И вдруг он почувствовал какое-то непонятное облегчение, словно свалился с плеч привычный уже груз. Именно привычный — носил, не замечая, вот не стало его — и понял, какая это была тяжесть. Он вспомнил и радостно удивился тому, что легко ему вспоминать ту вторую свою женщину, от которой отделяло его теперь не более часа полета. Ему легко было думать о ней и представлять ее слабое бледное лицо и тихие глаза, и узкие, совсем не для Севера плечи и не для такой трудной любви к нему, к Декабреву, тяжелому человеку, не говорившему о себе даже тогда, когда это было им обоим необходимо.

Она приехала на Север, к суровому, недоброму океану давно, почти девчонкой, разыскивать старшего брата.

В 1955 году, когда она приехала, ей было семнадцать лет, и она ничего не умела делать. Брата она не нашла. О нем просто никто ничего не знал. Те, кто мог бы что-то сказать ей, исчезли, как дым, — кто на пенсию, кто в места еще более отдаленные, но никого из них она не застала. А новые еще не вошли в курс дела. Приехала бы она чуть позже — на год, полтора, может быть, было бы иначе. И потом, здесь все до единого заняты работой — в геологических партиях, в АТК, на промывке, в управлениях. Здесь не было частных домов, чтобы приклонить там голову. Да она и не умела ни просить для себя, ни искать, ни настаивать. И она уже двое суток, благо были белые ночи, ходила по городу, у которого не было окраин и который обрывался у океана и начинался прямо в тундре. Дремала в сквере, засунув руки в рукава осеннего пальтишка.

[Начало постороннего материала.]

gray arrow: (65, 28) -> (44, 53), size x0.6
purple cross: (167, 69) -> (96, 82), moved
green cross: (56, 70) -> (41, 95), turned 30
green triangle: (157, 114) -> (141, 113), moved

На третьи сутки она пошла в тундру. Пересекла весь город, сошла с полотна шоссейки и двинулась через стланик, по мокрому мху — она не знала, что идет прямо на север. Она вроде бы слышала какие-то гудки, но не обернулась. Потом гудки прекратились. У нее кружилась голова, и в душе было пусто-пусто, словно вынули ту пружину, на которой все держалось. Она села на что-то. Это оказался поросший колючим мхом камень. Кто-то потряс ее за плечи. Она открыла глаза и увидела перед собой тяжелое и грубое женское лицо — так ей показалось. Рядом стоял мужчина в ватнике, стеганых брюках и сапогах.

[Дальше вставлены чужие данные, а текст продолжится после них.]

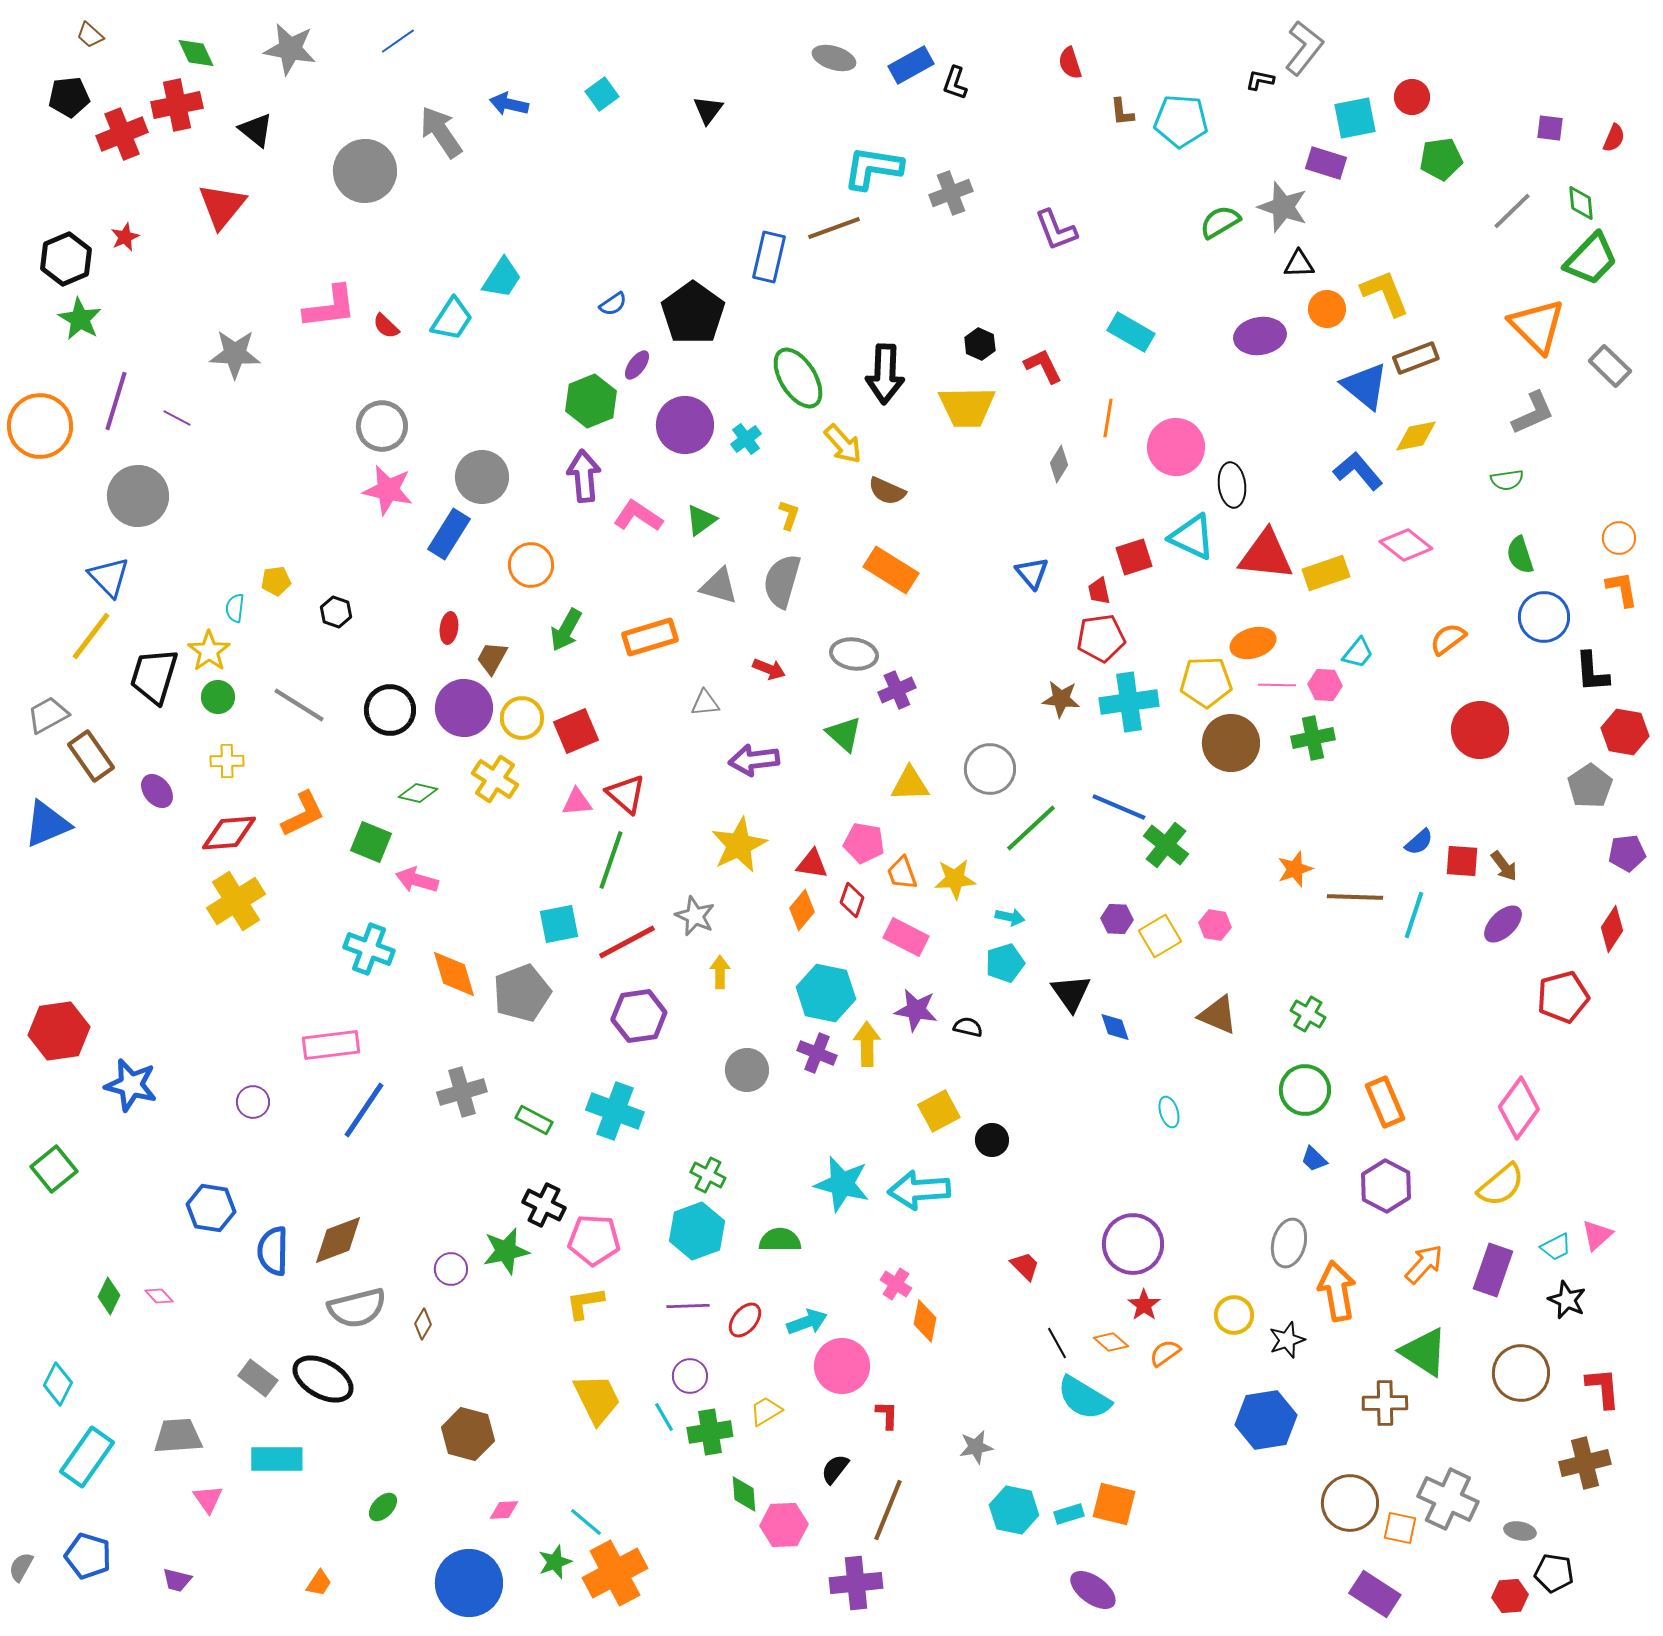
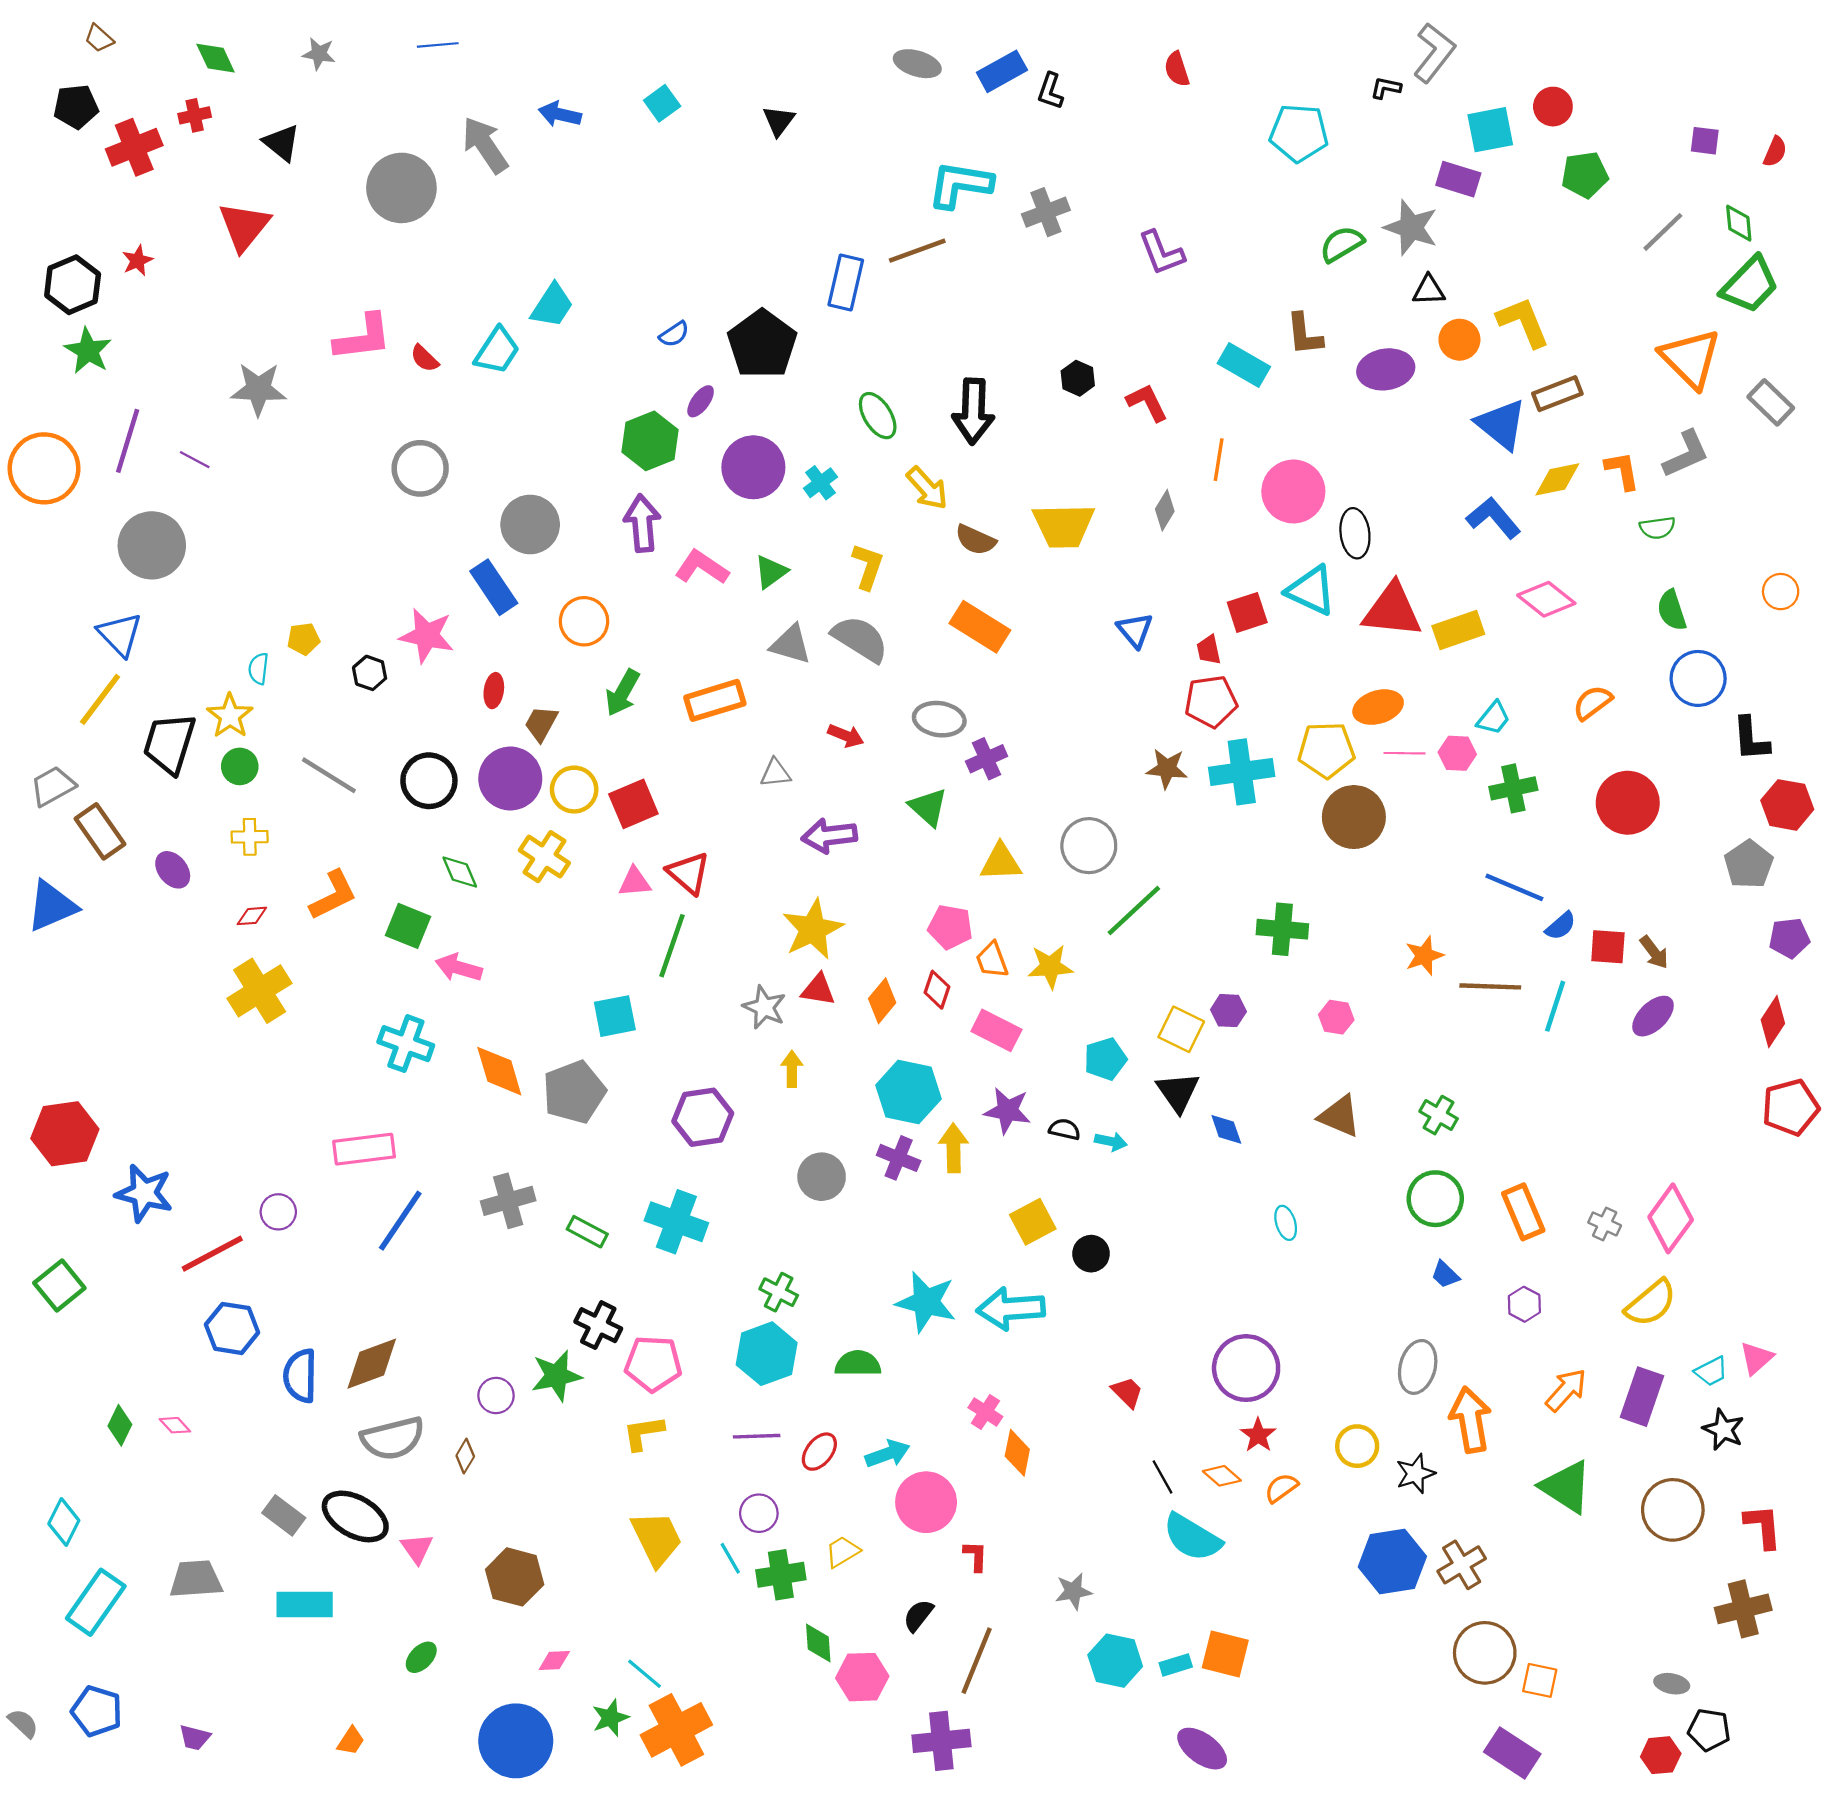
blue line: (398, 41) -> (438, 45), turned 30
gray star: (290, 49) -> (319, 54), size x0.6
red cross: (177, 105) -> (195, 115), size x0.6
brown L-shape: (1122, 112) -> (1304, 334), moved, size x1.4
green ellipse: (798, 378) -> (878, 416), size x0.7
yellow trapezoid: (967, 407) -> (1064, 526), moved
pink star: (388, 490) -> (427, 636), moved
yellow L-shape: (789, 515) -> (868, 566), size x1.4
blue rectangle: (449, 534) -> (494, 587), turned -66
gray semicircle: (782, 581) -> (860, 639), turned 106
orange L-shape: (1622, 589) -> (1622, 471), moved
green cross: (1313, 738) -> (1513, 788), moved
green diamond: (418, 793) -> (460, 872), turned 54
blue line: (1119, 807) -> (1514, 887), moved
red diamond: (229, 833) -> (252, 916), size x0.5
green cross: (1166, 845) -> (1282, 929), turned -33
red triangle: (812, 864) -> (818, 990), moved
cyan arrow: (1010, 917) -> (1111, 1141), moved
yellow square: (1160, 936) -> (1181, 1029), moved, turned -33
red line: (627, 942) -> (212, 1254), moved
red pentagon: (1563, 997) -> (1790, 1107), moved
purple hexagon: (1386, 1186) -> (1524, 1304), size x0.6
brown cross: (1385, 1403) -> (1462, 1565), moved, turned -30
pink triangle: (208, 1499) -> (417, 1548), moved
gray cross: (1448, 1499) -> (1605, 1224), moved, size x0.5
gray semicircle: (21, 1567) -> (23, 1723), turned 104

— Что это с вами, милочка? — строго спрашивала женщина.

Она не ответила — звуки голоса доходили едва-едва, словно из-под воды. Недалеко ушла она от шоссе, как ей потом рассказала Мария Максимовна, секретарь-машинистка горного управления, — метров на двести. Ее увидели с дороги, из кабины грузовика. Мария Максимовна ехала с кальками в Ягодное, выполняла задание своего начальника.

— Стой-ка, парень! Вроде бы девчонка… — сказала она шоферу.

— Мало ли… — буркнул тот.

— Не мало, а стой, кому говорю!

Они отвезли ее на квартиру к Марии Максимовне. Та жила одна. Мария Максимовна приказала шоферу ждать. Сама вымыла девчонку в горячей ванне, заставила ее выпить полстакана водки. Уложила в постель, вызвала врача и, написав записку (потому что девчонка ничего на слух не воспринимала), где лежит еда и что ей делать — только никуда не исчезать! — уехала. Вернулась она на третьи сутки. Мария Максимовна умела не морщась пить водку, курила мужские папиросы «Прибой», не признавая других, называла всех сотрудников уменьшительными именами «Володенька», «Леночка», не считаясь ни с возрастом, ни с характером их, ни с должностью, делая исключение лишь для своего шефа, которого и за глаза называла по имени-отчеству (фамилия у него была чудная — Ракобольский). И Мария Максимовна печатала так, что стук клавишей «Москвы» сливался в сплошной треск. И тем, что эта девочка стала тем, кто она есть сейчас, женщиной, близкой Декабреву, Декабрев был обязан Марии Максимовне.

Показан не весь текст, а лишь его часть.